「まあ、確かに約束はしたけどさ。俺だって毎回真子の分まで出すの正直キツイし」

手を振り払われたハルトは露骨に嫌悪感を露にする。

「ちょっ、なにそれ。別にあたしの分まで出してなんて頼んだことないよね?」

「頼まれたことはないけど、お前いつも言ってるじゃん。『うちは大家族だから、弟たちにお金がかかる』って。そんなこと言われたら割り勘にしようなんて言えないだろ」

「別にそんなつもりで言ったんじゃないし!」」

「真子はいつも神条に飯とかおごってもらってたからそれが普通になってんだろ。でも、俺は神条みたいに毎回はおごれないから」

「……なにそれ。なんでそこにセイラが出てくるの!?」

「ハァ。真子、悪いけど今日は帰ってくんない?お互い冷静になれなそうだし」

ハルトは大きく息を吐きだすと、あたしに背中を向けた。

なにそれ。
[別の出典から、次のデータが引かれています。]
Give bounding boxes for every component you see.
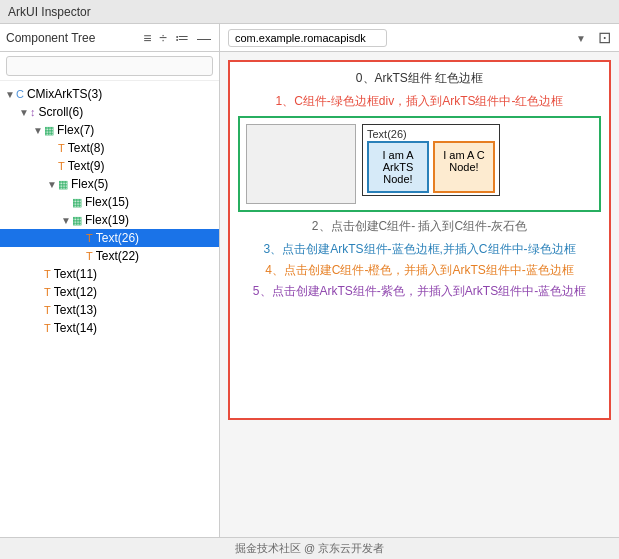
node-label: Flex(7) [57,123,94,137]
collapse-icon[interactable]: — [195,29,213,47]
node-icon: T [58,142,65,154]
export-icon[interactable]: ⊡ [598,28,611,47]
tree-item-7[interactable]: ▼▦Flex(19) [0,211,219,229]
node-label: Text(12) [54,285,97,299]
node-icon: T [44,304,51,316]
node-label: Flex(5) [71,177,108,191]
node-label: Text(13) [54,303,97,317]
node-label: Text(26) [96,231,139,245]
tree-item-13[interactable]: TText(14) [0,319,219,337]
node-icon: T [58,160,65,172]
main-content: Component Tree ≡ ÷ ≔ — ▼CCMixArkTS(3)▼↕S… [0,24,619,537]
inner-row: Text(26) I am A ArkTS Node! I am A C Nod… [246,124,593,204]
left-header: Component Tree ≡ ÷ ≔ — [0,24,219,52]
node-label: Scroll(6) [39,105,84,119]
app-title: ArkUI Inspector [8,5,91,19]
search-bar [0,52,219,81]
node-label: CMixArkTS(3) [27,87,102,101]
node-icon: T [86,250,93,262]
left-panel: Component Tree ≡ ÷ ≔ — ▼CCMixArkTS(3)▼↕S… [0,24,220,537]
tree-item-6[interactable]: ▦Flex(15) [0,193,219,211]
tree-arrow: ▼ [18,107,30,118]
tree-item-5[interactable]: ▼▦Flex(5) [0,175,219,193]
text26-box: Text(26) I am A ArkTS Node! I am A C Nod… [362,124,500,196]
title-bar: ArkUI Inspector [0,0,619,24]
gray-placeholder [246,124,356,204]
tree-arrow: ▼ [46,179,58,190]
preview-label-4: 4、点击创建C组件-橙色，并插入到ArkTS组件中-蓝色边框 [238,262,601,279]
tree-item-3[interactable]: TText(8) [0,139,219,157]
node-label: Text(22) [96,249,139,263]
search-input[interactable] [6,56,213,76]
node-icon: ▦ [72,196,82,209]
preview-label-1: 1、C组件-绿色边框div，插入到ArkTS组件中-红色边框 [238,93,601,110]
blue-box: I am A ArkTS Node! [367,141,429,193]
split-icon[interactable]: ÷ [157,29,169,47]
preview-label-3: 3、点击创建ArkTS组件-蓝色边框,并插入C组件中-绿色边框 [238,241,601,258]
node-icon: ▦ [58,178,68,191]
node-icon: T [44,268,51,280]
node-icon: ▦ [72,214,82,227]
node-label: Text(8) [68,141,105,155]
node-icon: T [86,232,93,244]
tree-item-9[interactable]: TText(22) [0,247,219,265]
tree-item-2[interactable]: ▼▦Flex(7) [0,121,219,139]
preview-label-2: 2、点击创建C组件- 插入到C组件-灰石色 [238,218,601,235]
preview-content: 0、ArkTS组件 红色边框 1、C组件-绿色边框div，插入到ArkTS组件中… [228,60,611,420]
header-icons: ≡ ÷ ≔ — [141,29,213,47]
bottom-bar: 掘金技术社区 @ 京东云开发者 [0,537,619,559]
inner-boxes: I am A ArkTS Node! I am A C Node! [367,141,495,193]
preview-label-0: 0、ArkTS组件 红色边框 [238,70,601,87]
node-icon: T [44,286,51,298]
orange-box: I am A C Node! [433,141,495,193]
tree-arrow: ▼ [32,125,44,136]
node-label: Text(9) [68,159,105,173]
tree-item-1[interactable]: ▼↕Scroll(6) [0,103,219,121]
node-icon: ▦ [44,124,54,137]
preview-label-5: 5、点击创建ArkTS组件-紫色，并插入到ArkTS组件中-蓝色边框 [238,283,601,300]
tree-arrow: ▼ [60,215,72,226]
indent-icon[interactable]: ≔ [173,29,191,47]
list-icon[interactable]: ≡ [141,29,153,47]
tree-container: ▼CCMixArkTS(3)▼↕Scroll(6)▼▦Flex(7) TText… [0,81,219,537]
package-dropdown-wrapper: com.example.romacapisdk ▼ [228,29,592,47]
dropdown-arrow-icon: ▼ [576,32,586,43]
bottom-bar-text: 掘金技术社区 @ 京东云开发者 [235,542,384,554]
text26-label: Text(26) [367,128,407,140]
tree-arrow: ▼ [4,89,16,100]
node-icon: ↕ [30,106,36,118]
green-box: Text(26) I am A ArkTS Node! I am A C Nod… [238,116,601,212]
node-icon: C [16,88,24,100]
node-label: Text(14) [54,321,97,335]
preview-area: 0、ArkTS组件 红色边框 1、C组件-绿色边框div，插入到ArkTS组件中… [220,52,619,537]
tree-item-11[interactable]: TText(12) [0,283,219,301]
tree-item-4[interactable]: TText(9) [0,157,219,175]
package-dropdown[interactable]: com.example.romacapisdk [228,29,387,47]
node-label: Flex(19) [85,213,129,227]
node-label: Flex(15) [85,195,129,209]
tree-item-8[interactable]: TText(26) [0,229,219,247]
node-label: Text(11) [54,267,97,281]
tree-item-0[interactable]: ▼CCMixArkTS(3) [0,85,219,103]
blue-orange-group: Text(26) I am A ArkTS Node! I am A C Nod… [362,124,500,196]
right-panel: com.example.romacapisdk ▼ ⊡ 0、ArkTS组件 红色… [220,24,619,537]
tree-item-10[interactable]: TText(11) [0,265,219,283]
tree-item-12[interactable]: TText(13) [0,301,219,319]
right-header: com.example.romacapisdk ▼ ⊡ [220,24,619,52]
component-tree-title: Component Tree [6,31,95,45]
node-icon: T [44,322,51,334]
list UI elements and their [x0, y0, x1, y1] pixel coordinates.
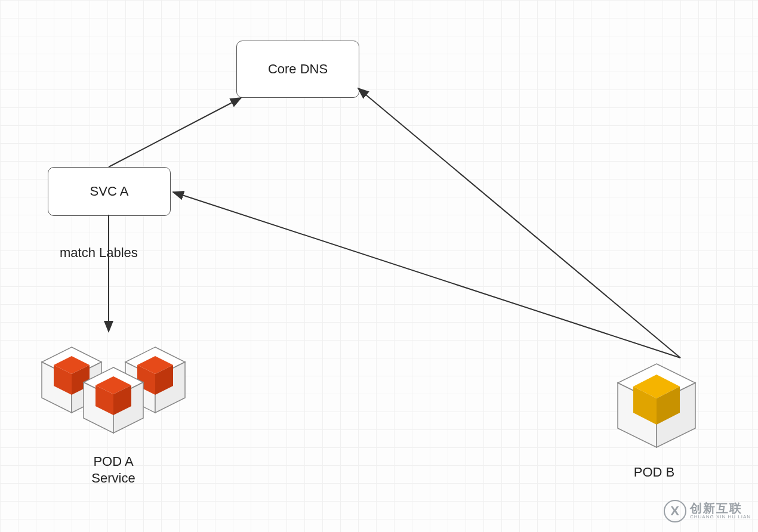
- watermark-logo-text: X: [670, 503, 680, 519]
- pod-a-label: POD A Service: [66, 453, 161, 486]
- node-svc-a-label: SVC A: [90, 184, 129, 199]
- pod-b-label: POD B: [618, 464, 690, 481]
- node-svc-a: SVC A: [48, 167, 171, 216]
- watermark-line2: CHUANG XIN HU LIAN: [690, 515, 751, 519]
- arrow-svc-to-coredns: [109, 98, 241, 167]
- watermark-logo-icon: X: [664, 500, 686, 522]
- diagram-canvas: { "nodes": { "core_dns": { "label": "Cor…: [0, 0, 758, 532]
- node-core-dns: Core DNS: [236, 41, 359, 98]
- watermark-line1: 创新互联: [690, 502, 751, 515]
- watermark: X 创新互联 CHUANG XIN HU LIAN: [664, 500, 751, 522]
- edge-label-match-lables: match Lables: [60, 245, 161, 261]
- arrow-podb-to-coredns: [358, 88, 680, 358]
- pod-a-cubes: [36, 334, 191, 453]
- arrow-podb-to-svca: [173, 192, 680, 358]
- node-core-dns-label: Core DNS: [268, 61, 328, 77]
- pod-b-cube: [609, 358, 704, 459]
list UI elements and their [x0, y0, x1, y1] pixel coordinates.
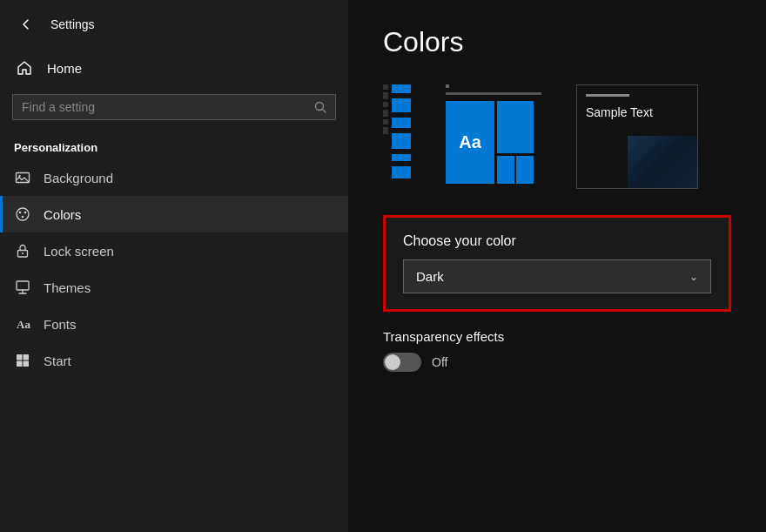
bar-thin-4	[383, 110, 388, 117]
main-content: Colors	[348, 0, 766, 532]
sample-text-box: Sample Text	[576, 84, 698, 189]
svg-point-3	[17, 208, 29, 220]
sidebar-item-start-label: Start	[44, 354, 71, 368]
sidebar-item-colors-label: Colors	[44, 207, 81, 222]
preview-bars	[383, 84, 411, 178]
chevron-down-icon: ⌄	[689, 271, 698, 283]
tile-preview: Aa	[446, 84, 541, 184]
transparency-section: Transparency effects Off	[383, 329, 731, 372]
transparency-label: Transparency effects	[383, 329, 731, 344]
brush-icon	[14, 279, 31, 296]
sidebar-item-lock-screen-label: Lock screen	[44, 244, 114, 259]
toggle-knob	[385, 354, 400, 370]
svg-rect-13	[17, 361, 23, 367]
tile-main: Aa	[446, 101, 494, 184]
bars-right	[392, 84, 411, 178]
svg-point-5	[24, 212, 27, 214]
svg-point-4	[19, 212, 22, 214]
page-title: Colors	[383, 26, 731, 58]
sidebar-item-colors[interactable]: Colors	[0, 196, 348, 232]
sidebar-item-start[interactable]: Start	[0, 342, 348, 379]
sidebar: Settings Home Personalization Background	[0, 0, 348, 532]
sidebar-item-themes-label: Themes	[44, 280, 91, 295]
dropdown-value: Dark	[416, 269, 444, 284]
home-label: Home	[47, 61, 82, 76]
svg-rect-9	[17, 281, 29, 290]
svg-point-6	[22, 216, 24, 219]
choose-color-section: Choose your color Dark ⌄	[383, 215, 731, 312]
bars-left	[383, 84, 388, 134]
choose-color-label: Choose your color	[403, 233, 711, 249]
tile-top-right	[497, 101, 534, 153]
home-icon	[14, 57, 35, 78]
sample-text-label: Sample Text	[586, 105, 689, 119]
search-box[interactable]	[12, 94, 336, 120]
bar-thin-5	[383, 119, 388, 125]
lock-icon	[14, 242, 31, 259]
tile-bar	[446, 92, 541, 95]
bar-thin-1	[383, 84, 388, 90]
tile-br-1	[497, 156, 514, 184]
section-label: Personalization	[0, 132, 348, 159]
search-icon	[314, 101, 326, 113]
font-icon: Aa	[14, 315, 31, 333]
bar-blue-1	[392, 84, 411, 93]
svg-text:Aa: Aa	[17, 318, 30, 331]
sidebar-item-background-label: Background	[44, 171, 113, 185]
sidebar-item-background[interactable]: Background	[0, 159, 348, 196]
tile-br-2	[516, 156, 534, 184]
tile-bottom-right	[497, 156, 534, 184]
sidebar-item-fonts-label: Fonts	[44, 317, 77, 332]
palette-icon	[14, 205, 31, 223]
bar-thin-6	[383, 127, 388, 134]
sidebar-item-fonts[interactable]: Aa Fonts	[0, 306, 348, 342]
bar-blue-6	[392, 166, 411, 178]
svg-rect-11	[17, 354, 23, 360]
transparency-toggle[interactable]	[383, 353, 421, 372]
svg-point-2	[18, 175, 20, 177]
sample-top-bar	[586, 94, 629, 97]
bar-blue-3	[392, 118, 411, 128]
sample-bg-image	[628, 136, 697, 188]
color-preview-area: Aa Sample Text	[383, 84, 731, 189]
svg-rect-12	[24, 354, 30, 360]
bar-blue-4	[392, 133, 411, 149]
tile-grid: Aa	[446, 101, 541, 184]
image-icon	[14, 169, 31, 186]
bar-thin-2	[383, 92, 388, 99]
search-input[interactable]	[22, 100, 307, 114]
toggle-off-label: Off	[432, 355, 447, 369]
tile-top-bar	[446, 84, 449, 88]
svg-rect-14	[24, 361, 30, 367]
sidebar-item-themes[interactable]: Themes	[0, 269, 348, 306]
svg-point-8	[22, 253, 24, 254]
sidebar-header: Settings	[0, 0, 348, 49]
sidebar-item-lock-screen[interactable]: Lock screen	[0, 232, 348, 269]
color-dropdown[interactable]: Dark ⌄	[403, 259, 711, 293]
bar-blue-2	[392, 98, 411, 112]
toggle-row: Off	[383, 353, 731, 372]
start-icon	[14, 352, 31, 369]
home-nav-item[interactable]: Home	[0, 49, 348, 87]
back-button[interactable]	[14, 12, 38, 37]
sidebar-title: Settings	[50, 17, 95, 31]
bar-blue-5	[392, 154, 411, 161]
bar-thin-3	[383, 102, 388, 107]
svg-point-0	[316, 103, 324, 111]
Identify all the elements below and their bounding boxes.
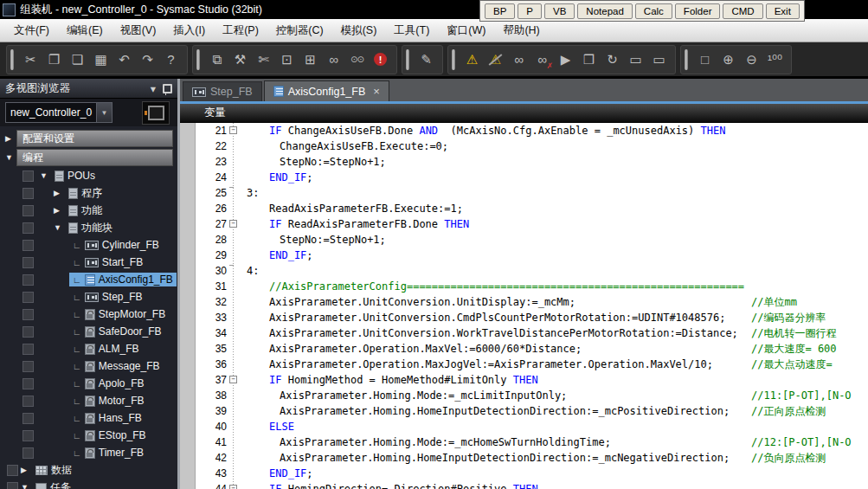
tree-item-label[interactable]: ∟AxisConfig1_FB [69,273,177,286]
menu-item-8[interactable]: 窗口(W) [438,23,494,38]
menu-item-6[interactable]: 模拟(S) [332,23,386,38]
menu-item-0[interactable]: 文件(F) [5,23,58,38]
tree-item-label[interactable]: 数据 [32,462,75,479]
expand-arrow-icon[interactable]: ▶ [5,134,16,143]
tree-item-label[interactable]: 任务 [32,479,74,489]
error-list-icon[interactable]: ! [369,49,392,70]
undo-icon[interactable]: ↶ [113,49,136,70]
menu-item-4[interactable]: 工程(P) [214,23,267,38]
launcher-button-exit[interactable]: Exit [766,3,800,19]
tree-item-label[interactable]: ∟Step_FB [69,290,146,304]
chevron-down-icon[interactable]: ▼ [96,103,112,122]
watch-monitor-icon[interactable]: ∞ [322,49,345,70]
io-monitor-2-icon[interactable]: ▭ [647,49,671,70]
zoom-out-icon[interactable]: ⊖ [740,49,763,70]
toolbar-group-grip[interactable] [196,49,200,70]
launcher-button-notepad[interactable]: Notepad [577,3,632,19]
menu-item-5[interactable]: 控制器(C) [267,23,332,38]
copy-icon[interactable]: ❐ [42,49,66,70]
explorer-header: 多视图浏览器 ▾ [0,79,177,99]
expand-arrow-icon[interactable]: ▼ [40,171,51,180]
close-icon[interactable]: × [373,87,380,96]
help-icon[interactable]: ? [159,49,183,70]
fit-screen-icon[interactable]: □ [693,49,717,70]
tree-item-label[interactable]: ∟ALM_FB [69,342,142,356]
tree-item-label[interactable]: ∟Timer_FB [69,446,147,460]
fold-collapse-button[interactable]: − [229,220,237,228]
paste-icon[interactable]: ❏ [66,49,89,70]
zoom-in-icon[interactable]: ⊕ [717,49,740,70]
redo-icon[interactable]: ↷ [136,49,159,70]
io-monitor-1-icon[interactable]: ▭ [624,49,647,70]
step-run-icon[interactable]: ▶ [554,49,577,70]
expand-arrow-icon[interactable]: ▶ [54,189,65,197]
launcher-button-folder[interactable]: Folder [675,3,721,19]
expand-arrow-icon[interactable]: ▶ [54,206,65,215]
delete-icon[interactable]: ▦ [89,49,113,70]
controller-select[interactable]: new_Controller_0 ▼ [5,102,113,123]
tree-item-label[interactable]: 功能块 [65,220,116,236]
copy-stack-icon[interactable]: ❒ [577,49,601,70]
menu-item-2[interactable]: 视图(V) [112,23,165,38]
tree-item-label[interactable]: 程序 [65,185,106,202]
sync-icon[interactable]: ↻ [601,49,624,70]
fold-end-tick [229,265,234,266]
section-bar-编程[interactable]: 编程 [16,149,173,166]
toolbar-group-grip[interactable] [685,49,688,70]
tab-axisconfig1_fb[interactable]: AxisConfig1_FB× [264,80,389,101]
edit-mode-icon[interactable]: ✎ [415,49,438,70]
tree-item-label[interactable]: ∟EStop_FB [69,428,150,442]
tree-item-cylinder-fb: ∟Cylinder_FB [0,236,177,254]
watch-icon[interactable]: ∞ [507,49,530,70]
menu-item-9[interactable]: 帮助(H) [494,23,548,38]
warning-on-icon[interactable]: ⚠ [460,49,484,70]
tree-item-label[interactable]: ∟Message_FB [69,359,164,373]
menu-item-1[interactable]: 编辑(E) [58,23,112,38]
search-binoculars-icon[interactable]: ⊙⊙ [345,49,369,70]
expand-arrow-icon[interactable]: ▼ [54,223,65,232]
cut-icon[interactable]: ✂ [19,49,42,70]
launcher-button-p[interactable]: P [518,3,542,19]
menu-item-7[interactable]: 工具(T) [385,23,438,38]
tree-item-label[interactable]: POUs [51,169,99,183]
launcher-button-calc[interactable]: Calc [635,3,672,19]
expand-arrow-icon[interactable]: ▼ [5,153,16,162]
tree-item-label[interactable]: ∟Hans_FB [69,411,145,425]
expand-arrow-icon[interactable]: ▶ [21,466,32,474]
pin-icon[interactable] [163,84,172,93]
code-text: ReadAxisParameterFB.Execute:=1; [241,203,463,215]
variables-bar[interactable]: 变量 [180,104,868,123]
check-program-icon[interactable]: ⊡ [275,49,299,70]
launcher-button-bp[interactable]: BP [485,3,515,19]
editor-pane: Step_FBAxisConfig1_FB× 变量 21−IF ChangeAx… [180,79,868,489]
toolbar-group-grip[interactable] [452,49,455,70]
tree-item-label[interactable]: ∟Cylinder_FB [69,238,163,252]
tree-item-label[interactable]: ∟Motor_FB [69,394,147,408]
section-bar-配置和设置[interactable]: 配置和设置 [16,130,173,147]
tree-item-alm-fb: ∟ALM_FB [0,340,177,357]
explorer-menu-arrow-icon[interactable]: ▾ [151,82,156,95]
menu-item-3[interactable]: 插入(I) [164,23,214,38]
window-cascade-icon[interactable]: ⧉ [205,49,228,70]
launcher-button-vb[interactable]: VB [544,3,575,19]
watch-off-icon[interactable]: ∞ [530,49,554,70]
tree-item-label[interactable]: 功能 [65,203,106,219]
tree-item-label[interactable]: ∟Start_FB [69,255,146,269]
fold-collapse-button[interactable]: − [229,126,237,134]
expand-arrow-icon[interactable]: ▼ [21,483,32,489]
tree-item-label[interactable]: ∟SafeDoor_FB [69,325,165,338]
fold-collapse-button[interactable]: − [229,376,237,383]
check-all-programs-icon[interactable]: ⊞ [299,49,322,70]
fold-collapse-button[interactable]: − [229,485,237,489]
toolbar-group-grip[interactable] [406,49,409,70]
zoom-100-icon[interactable]: ¹⁰⁰ [763,49,787,70]
tree-item-label[interactable]: ∟StepMotor_FB [69,307,169,321]
st-code-editor[interactable]: 21−IF ChangeAxisUseFB.Done AND (McAxisNo… [180,123,868,489]
toolbar-group-grip[interactable] [10,49,14,70]
rebuild-icon[interactable]: ✄ [252,49,275,70]
tab-step_fb[interactable]: Step_FB [183,81,262,101]
warning-off-icon[interactable]: ⚠ [484,49,507,70]
launcher-button-cmd[interactable]: CMD [723,3,762,19]
build-icon[interactable]: ⚒ [228,49,252,70]
tree-item-label[interactable]: ∟Apolo_FB [69,376,148,390]
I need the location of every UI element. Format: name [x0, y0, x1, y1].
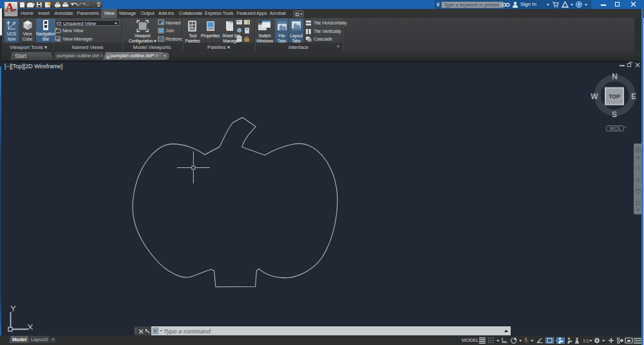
- svg-text:?: ?: [578, 3, 580, 7]
- svg-text:1:1: 1:1: [583, 338, 589, 342]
お互い冷静になれなそう……?

誰にせいでこうなったと思ってるのよ。

あたしがいつおごってなんて頼んだ?

セイラの名前まで出してきて……。

そうやって勝手に理由つけて言い訳して。

そもそもハルトがインドアだから、どっか行くのがめんどくさかっただけじゃん。

それをあたしのせいにするわけ?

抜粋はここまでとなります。